Consumer inflation hits 6-month high

China's year-on-year CPI and PPI both rise at a faster pace in April with a 6.1 percent jump in food prices.

China’s consumer inflation continued to quicken last month to hit a 6-month high, while factory-gate inflation also increased at a faster pace.

The Consumer Price index, a main gauge of inflation, grew 2.5 percent in April from a year earlier, 0.2 percentage points faster than the previous month, to be the highest since October, the National Bureau of statistics said on Thursday. 

On a month-on-month basis, the headline CPI rose 0.1 percent last month, compared with a 0.4 percent decline in March. Among them, the pork price extended the rebound by 1.6 percent mainly due to African swine fever, according to the statistics bureau. 

Food prices jumped 6.1 percent year on year in April, contributing to a 1.19-percentage-point rise in the overall CPI growth.

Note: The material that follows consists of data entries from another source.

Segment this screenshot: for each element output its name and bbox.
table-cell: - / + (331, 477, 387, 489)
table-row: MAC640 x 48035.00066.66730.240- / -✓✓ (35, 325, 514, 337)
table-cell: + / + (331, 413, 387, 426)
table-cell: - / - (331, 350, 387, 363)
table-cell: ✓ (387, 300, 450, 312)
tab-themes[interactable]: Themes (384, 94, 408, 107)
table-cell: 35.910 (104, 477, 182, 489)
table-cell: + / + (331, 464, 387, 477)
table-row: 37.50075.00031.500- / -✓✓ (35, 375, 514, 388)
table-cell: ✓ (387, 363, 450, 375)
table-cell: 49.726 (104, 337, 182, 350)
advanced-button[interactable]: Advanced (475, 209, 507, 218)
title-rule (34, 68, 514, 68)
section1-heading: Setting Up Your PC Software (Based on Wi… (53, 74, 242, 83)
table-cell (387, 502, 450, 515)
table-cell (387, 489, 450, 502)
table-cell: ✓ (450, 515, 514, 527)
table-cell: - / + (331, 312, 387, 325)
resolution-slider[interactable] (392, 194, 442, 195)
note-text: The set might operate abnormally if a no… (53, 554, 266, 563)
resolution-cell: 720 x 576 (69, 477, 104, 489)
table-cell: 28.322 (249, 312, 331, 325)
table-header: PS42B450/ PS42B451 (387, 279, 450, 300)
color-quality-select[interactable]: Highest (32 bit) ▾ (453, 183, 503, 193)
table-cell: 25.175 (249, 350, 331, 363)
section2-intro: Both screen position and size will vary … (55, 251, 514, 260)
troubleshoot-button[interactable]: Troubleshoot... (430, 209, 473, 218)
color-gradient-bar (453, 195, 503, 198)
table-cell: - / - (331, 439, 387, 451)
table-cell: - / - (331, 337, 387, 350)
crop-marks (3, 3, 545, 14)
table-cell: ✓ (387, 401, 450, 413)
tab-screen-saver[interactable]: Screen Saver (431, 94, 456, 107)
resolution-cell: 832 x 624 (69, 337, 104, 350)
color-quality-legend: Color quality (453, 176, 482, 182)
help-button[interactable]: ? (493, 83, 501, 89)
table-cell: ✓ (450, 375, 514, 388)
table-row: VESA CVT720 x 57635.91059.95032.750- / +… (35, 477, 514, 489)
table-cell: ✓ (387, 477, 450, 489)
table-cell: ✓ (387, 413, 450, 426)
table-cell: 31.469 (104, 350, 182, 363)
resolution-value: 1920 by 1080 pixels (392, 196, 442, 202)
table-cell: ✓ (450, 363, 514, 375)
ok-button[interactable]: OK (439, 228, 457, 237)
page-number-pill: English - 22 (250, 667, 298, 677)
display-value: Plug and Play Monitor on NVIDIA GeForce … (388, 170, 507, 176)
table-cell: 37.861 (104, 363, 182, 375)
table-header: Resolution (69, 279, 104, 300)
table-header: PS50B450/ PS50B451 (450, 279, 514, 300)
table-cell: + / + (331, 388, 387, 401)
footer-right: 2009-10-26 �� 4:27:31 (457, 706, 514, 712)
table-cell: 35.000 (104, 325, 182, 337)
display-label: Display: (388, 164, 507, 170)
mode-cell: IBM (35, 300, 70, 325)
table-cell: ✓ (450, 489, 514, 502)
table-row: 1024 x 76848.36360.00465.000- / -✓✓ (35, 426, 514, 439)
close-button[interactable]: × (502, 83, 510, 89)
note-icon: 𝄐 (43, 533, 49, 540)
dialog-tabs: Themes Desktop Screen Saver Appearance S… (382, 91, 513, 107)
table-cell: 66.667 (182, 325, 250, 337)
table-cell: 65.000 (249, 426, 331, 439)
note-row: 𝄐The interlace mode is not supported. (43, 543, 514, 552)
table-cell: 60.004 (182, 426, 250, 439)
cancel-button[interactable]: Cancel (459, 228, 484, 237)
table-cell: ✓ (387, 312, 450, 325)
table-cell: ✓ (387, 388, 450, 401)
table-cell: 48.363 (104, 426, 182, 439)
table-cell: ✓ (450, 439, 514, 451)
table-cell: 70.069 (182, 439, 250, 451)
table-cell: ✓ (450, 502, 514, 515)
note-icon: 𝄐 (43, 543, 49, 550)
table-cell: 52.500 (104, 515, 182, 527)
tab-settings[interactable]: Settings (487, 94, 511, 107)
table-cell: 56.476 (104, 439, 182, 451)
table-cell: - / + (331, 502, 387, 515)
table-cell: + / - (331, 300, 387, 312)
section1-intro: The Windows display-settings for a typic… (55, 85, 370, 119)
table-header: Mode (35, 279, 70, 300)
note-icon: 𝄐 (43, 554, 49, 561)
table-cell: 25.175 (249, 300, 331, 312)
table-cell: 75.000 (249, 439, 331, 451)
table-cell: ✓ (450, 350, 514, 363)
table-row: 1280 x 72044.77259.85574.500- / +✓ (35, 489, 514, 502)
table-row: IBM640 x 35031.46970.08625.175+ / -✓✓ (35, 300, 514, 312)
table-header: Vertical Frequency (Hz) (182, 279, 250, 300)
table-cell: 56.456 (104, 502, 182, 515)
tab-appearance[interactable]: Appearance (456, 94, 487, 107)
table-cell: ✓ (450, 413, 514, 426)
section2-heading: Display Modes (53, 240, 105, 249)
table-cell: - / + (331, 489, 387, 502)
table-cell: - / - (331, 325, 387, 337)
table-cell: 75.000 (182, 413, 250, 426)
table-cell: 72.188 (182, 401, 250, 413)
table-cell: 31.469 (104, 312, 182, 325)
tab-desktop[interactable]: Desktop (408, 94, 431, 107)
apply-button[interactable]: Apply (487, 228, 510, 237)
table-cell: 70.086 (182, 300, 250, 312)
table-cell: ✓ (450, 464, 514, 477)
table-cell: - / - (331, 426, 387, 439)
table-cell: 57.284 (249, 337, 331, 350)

The pace of increase was also faster than the 4.1 percent recorded in March. 

The price of vegetables and fruits remained high, surging by 17.4 percent and 11.9 percent year on year, respectively, contributing to growth of 0.43 percentage points and 0.22 percentage points in the headline CPI.

The higher fruit prices were mainly due to the poor harvest in the northern area last autumn and the shortage of inventories this year, according to the bureau's Dong Yaxiu.

Pork prices soared by 14.4 percent year on year in April, 9.3 percentage points faster than the March figure and reversing the 4.8 percent decline in February, leading to a 0.31-percentage-point increase in overall CPI growth. 

"We believe the rapid spread of African swine fever since August 2018 could help push up pork prices by another 40 percent over the next six months," said Lu Ting, chief China economist of Nomura.

On April 23, Wang Junxun, spokesman of the Ministry of Agriculture and Rural Affairs, warned the risk of a more severe shortage in hog supply in coming quarters, due to a lack of hog inventory build-up by pig farmers fearing the spread of ASF. He also said hog prices may exceed their record high (in 2016) in the fourth quarter this year.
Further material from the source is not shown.